Parsing "一千零一夜" without losing your mind
A Python library that converts between Chinese numerals and Arabic digits, including the messy real-world stuff like dates, fractions, and temperatures.

What it does
cn2an converts Chinese numerals to Arabic digits and back. It handles plain numbers, mixed formats like “1百23”, formal uppercase financial characters (壹佰贰拾叁), and even RMB-style output with “元整” appended. Range is 10⁻¹⁶ to 10¹⁶ — roughly “a hundredth of a femtometer” to “a hundred quadrillion.”
The interesting bit
The sentence-level transform() function is where it gets practical: it finds numbers buried in running text and converts them in context, handling dates (二零零一年三月四日 → 2001年3月4日), fractions, percentages, and Celsius. There’s also a “direct” mode for literal digit-by-digit translation when you don’t want smart interpretation — useful for phone numbers or codes that look like dates but aren’t.
Key highlights
- Four input modes:
strict(proper numerals only),normal(casual 一二三),smart(mixed 1百23), anddirect(literal string translation) - Bidirectional:
cn2anandan2cnwithlow,up, andrmboutput styles - HTTP API for non-Python consumers (Java, Go, JS)
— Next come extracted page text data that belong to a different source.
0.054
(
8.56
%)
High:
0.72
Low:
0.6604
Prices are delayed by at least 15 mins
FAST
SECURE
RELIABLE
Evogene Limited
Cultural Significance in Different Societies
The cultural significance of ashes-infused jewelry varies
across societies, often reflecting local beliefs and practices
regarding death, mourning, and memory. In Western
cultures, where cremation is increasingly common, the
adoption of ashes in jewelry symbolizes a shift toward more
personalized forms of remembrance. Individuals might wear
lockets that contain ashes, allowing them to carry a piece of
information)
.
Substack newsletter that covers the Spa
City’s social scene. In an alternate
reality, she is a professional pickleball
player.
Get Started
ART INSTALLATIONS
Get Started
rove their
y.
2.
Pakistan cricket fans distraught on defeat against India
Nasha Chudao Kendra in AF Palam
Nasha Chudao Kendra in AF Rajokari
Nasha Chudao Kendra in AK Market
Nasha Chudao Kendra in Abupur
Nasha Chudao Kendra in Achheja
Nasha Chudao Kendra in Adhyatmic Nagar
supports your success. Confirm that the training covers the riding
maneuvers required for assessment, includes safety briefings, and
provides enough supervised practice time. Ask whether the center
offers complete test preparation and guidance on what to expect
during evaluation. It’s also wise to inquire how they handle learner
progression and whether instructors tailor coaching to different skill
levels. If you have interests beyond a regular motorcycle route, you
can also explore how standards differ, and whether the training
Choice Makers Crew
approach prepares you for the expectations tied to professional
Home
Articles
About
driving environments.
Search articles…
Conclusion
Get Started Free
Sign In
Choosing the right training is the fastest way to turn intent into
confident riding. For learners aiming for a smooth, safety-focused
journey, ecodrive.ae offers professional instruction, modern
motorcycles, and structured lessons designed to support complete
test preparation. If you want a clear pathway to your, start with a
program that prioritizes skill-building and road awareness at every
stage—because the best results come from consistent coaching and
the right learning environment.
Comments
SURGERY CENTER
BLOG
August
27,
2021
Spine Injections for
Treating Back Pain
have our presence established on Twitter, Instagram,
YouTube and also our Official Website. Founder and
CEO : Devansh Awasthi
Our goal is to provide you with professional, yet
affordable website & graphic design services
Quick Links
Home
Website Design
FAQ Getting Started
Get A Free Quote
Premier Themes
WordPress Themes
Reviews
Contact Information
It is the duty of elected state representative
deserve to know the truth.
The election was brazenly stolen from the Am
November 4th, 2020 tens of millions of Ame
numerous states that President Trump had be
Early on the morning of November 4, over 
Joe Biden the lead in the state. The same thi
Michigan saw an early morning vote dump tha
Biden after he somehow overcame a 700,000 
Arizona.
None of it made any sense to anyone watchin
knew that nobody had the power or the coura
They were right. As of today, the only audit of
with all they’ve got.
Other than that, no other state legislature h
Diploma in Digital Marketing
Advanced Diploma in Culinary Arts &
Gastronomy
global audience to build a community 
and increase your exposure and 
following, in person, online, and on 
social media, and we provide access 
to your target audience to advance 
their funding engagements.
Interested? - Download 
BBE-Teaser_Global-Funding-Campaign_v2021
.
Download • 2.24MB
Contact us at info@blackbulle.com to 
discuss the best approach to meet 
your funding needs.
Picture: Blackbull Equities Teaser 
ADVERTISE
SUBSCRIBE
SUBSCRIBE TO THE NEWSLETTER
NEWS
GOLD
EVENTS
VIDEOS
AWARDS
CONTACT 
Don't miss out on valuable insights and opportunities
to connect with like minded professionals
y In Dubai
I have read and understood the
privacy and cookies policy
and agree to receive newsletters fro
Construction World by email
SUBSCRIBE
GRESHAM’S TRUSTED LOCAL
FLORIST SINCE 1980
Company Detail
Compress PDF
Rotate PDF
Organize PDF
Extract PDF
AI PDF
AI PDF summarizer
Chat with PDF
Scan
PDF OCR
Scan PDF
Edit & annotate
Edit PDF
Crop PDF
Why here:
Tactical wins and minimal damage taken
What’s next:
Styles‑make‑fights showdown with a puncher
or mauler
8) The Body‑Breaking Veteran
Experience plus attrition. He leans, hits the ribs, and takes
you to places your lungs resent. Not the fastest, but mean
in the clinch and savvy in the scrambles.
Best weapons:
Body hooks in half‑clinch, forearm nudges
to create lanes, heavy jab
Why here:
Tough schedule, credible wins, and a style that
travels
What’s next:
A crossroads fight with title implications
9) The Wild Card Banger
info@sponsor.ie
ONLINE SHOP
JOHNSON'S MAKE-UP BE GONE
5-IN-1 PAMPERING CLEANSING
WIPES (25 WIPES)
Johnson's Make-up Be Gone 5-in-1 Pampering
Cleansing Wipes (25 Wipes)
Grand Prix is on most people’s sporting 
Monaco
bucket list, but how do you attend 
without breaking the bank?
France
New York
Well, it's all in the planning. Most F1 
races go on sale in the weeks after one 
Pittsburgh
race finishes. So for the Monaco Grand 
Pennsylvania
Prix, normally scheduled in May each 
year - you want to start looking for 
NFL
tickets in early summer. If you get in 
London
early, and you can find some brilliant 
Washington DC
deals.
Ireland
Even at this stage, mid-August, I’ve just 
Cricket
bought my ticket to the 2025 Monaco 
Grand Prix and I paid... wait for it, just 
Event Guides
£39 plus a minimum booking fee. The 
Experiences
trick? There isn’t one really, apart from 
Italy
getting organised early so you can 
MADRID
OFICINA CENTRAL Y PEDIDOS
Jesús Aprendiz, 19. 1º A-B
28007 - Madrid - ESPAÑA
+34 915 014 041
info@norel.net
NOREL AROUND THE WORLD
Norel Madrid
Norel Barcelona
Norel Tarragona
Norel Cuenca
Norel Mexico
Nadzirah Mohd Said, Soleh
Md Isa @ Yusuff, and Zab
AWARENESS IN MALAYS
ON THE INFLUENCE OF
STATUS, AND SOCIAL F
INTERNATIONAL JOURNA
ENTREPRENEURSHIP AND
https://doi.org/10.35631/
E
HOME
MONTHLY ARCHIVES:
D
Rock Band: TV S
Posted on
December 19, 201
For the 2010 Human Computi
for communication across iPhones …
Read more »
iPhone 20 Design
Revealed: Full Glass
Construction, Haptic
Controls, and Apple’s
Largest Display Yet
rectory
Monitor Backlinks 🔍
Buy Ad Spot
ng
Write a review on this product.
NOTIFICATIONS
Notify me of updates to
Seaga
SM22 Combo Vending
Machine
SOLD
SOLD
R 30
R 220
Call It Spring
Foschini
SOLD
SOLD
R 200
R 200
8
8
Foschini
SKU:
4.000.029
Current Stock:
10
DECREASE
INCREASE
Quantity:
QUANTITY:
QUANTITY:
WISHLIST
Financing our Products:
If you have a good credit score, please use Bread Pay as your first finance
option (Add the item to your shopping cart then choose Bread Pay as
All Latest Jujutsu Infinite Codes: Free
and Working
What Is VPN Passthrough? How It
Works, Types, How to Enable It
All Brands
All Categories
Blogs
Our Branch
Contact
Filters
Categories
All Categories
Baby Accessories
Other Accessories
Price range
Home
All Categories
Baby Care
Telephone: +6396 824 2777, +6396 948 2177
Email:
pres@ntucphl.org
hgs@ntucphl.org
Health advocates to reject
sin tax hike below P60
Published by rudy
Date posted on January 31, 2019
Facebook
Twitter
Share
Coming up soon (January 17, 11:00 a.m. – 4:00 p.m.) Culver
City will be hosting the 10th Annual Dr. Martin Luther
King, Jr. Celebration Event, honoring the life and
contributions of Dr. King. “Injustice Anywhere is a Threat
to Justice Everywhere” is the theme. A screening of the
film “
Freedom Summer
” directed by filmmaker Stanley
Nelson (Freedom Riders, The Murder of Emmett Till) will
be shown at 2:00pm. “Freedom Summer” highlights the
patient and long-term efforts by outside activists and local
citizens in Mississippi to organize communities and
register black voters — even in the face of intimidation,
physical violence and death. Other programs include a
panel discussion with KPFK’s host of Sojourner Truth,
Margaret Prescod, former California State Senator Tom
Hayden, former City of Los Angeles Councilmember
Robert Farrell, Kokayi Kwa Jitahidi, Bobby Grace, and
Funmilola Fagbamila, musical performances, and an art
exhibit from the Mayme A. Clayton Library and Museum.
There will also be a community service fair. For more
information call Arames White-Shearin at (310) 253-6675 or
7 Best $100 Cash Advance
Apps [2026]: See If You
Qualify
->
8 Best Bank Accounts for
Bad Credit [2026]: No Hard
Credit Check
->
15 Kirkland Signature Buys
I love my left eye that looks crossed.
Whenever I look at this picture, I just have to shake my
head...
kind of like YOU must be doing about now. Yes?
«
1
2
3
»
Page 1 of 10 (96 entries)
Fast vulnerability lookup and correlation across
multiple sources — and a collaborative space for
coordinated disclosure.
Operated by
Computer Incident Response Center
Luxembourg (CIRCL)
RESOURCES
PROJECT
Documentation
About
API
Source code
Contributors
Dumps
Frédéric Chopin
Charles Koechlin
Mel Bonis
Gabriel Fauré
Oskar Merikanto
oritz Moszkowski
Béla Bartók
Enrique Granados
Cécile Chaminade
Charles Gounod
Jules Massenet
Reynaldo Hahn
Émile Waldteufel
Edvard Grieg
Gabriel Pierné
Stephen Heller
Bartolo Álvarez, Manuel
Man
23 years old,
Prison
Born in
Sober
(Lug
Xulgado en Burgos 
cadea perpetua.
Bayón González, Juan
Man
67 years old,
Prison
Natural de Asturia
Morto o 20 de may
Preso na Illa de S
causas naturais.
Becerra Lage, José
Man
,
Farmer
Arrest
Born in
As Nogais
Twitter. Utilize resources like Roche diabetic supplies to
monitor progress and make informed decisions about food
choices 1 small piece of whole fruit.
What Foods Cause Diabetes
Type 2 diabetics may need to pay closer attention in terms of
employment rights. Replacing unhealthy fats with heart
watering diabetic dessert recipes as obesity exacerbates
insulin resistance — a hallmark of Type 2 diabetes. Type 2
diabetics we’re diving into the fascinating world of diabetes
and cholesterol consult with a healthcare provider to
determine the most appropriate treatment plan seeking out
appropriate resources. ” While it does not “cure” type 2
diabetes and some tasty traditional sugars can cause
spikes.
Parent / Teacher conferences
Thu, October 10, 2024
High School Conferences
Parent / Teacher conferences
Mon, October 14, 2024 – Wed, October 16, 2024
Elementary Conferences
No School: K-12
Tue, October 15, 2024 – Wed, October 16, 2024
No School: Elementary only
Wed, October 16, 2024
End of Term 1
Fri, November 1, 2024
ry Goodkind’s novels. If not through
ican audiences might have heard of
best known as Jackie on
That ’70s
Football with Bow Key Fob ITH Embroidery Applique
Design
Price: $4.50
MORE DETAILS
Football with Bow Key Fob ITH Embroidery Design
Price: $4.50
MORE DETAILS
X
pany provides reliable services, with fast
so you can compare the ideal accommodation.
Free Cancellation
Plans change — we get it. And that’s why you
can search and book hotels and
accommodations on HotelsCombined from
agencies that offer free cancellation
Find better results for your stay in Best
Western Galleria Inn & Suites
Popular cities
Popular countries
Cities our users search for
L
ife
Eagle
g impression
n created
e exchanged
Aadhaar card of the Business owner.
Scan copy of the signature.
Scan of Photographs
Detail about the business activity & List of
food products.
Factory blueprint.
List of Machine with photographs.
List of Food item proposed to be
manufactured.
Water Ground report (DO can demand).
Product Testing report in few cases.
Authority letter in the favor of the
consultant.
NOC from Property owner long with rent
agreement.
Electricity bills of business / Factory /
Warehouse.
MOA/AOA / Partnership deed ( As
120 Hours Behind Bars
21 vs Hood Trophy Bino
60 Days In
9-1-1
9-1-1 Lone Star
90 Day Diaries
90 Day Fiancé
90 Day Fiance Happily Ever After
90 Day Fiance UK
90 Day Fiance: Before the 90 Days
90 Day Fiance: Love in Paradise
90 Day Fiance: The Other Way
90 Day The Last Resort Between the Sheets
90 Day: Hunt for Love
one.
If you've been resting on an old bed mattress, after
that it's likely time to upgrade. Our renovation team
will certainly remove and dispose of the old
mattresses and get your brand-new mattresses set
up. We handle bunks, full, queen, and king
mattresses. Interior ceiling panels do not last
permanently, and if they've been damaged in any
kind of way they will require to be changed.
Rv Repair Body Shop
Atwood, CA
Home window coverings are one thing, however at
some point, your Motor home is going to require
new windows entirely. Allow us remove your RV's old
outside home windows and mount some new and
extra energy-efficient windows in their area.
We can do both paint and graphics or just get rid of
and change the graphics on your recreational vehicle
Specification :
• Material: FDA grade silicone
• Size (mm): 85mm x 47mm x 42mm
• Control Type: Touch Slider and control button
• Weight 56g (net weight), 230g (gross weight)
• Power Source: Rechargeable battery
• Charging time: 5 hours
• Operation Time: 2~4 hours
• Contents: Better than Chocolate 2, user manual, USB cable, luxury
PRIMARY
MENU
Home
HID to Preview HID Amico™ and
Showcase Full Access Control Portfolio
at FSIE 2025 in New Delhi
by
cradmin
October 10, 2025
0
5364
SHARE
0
- Performance: ~29k conversions/sec for Chinese→Arabic, ~67k for the reverse (v0.5.1, max-length test data on a 2.3 GHz dual-core i5)
- Python 3.7+; tested on Ubuntu, Windows, macOS with 3.7, 3.9, 3.11
Caveats
- Sentence transformation is marked “experimental” and “may cause unexpected conversions” — the README’s warning, not mine
- No Python 2 support; you’d need to fork and patch
Verdict
Worth a look if you’re building Chinese ASR pipelines, financial document processors, or any NLP system that needs to normalize the glorious chaos of Chinese number writing. Skip it if your inputs are already clean Arabic digits or if you need guaranteed-perfect sentence-level extraction today.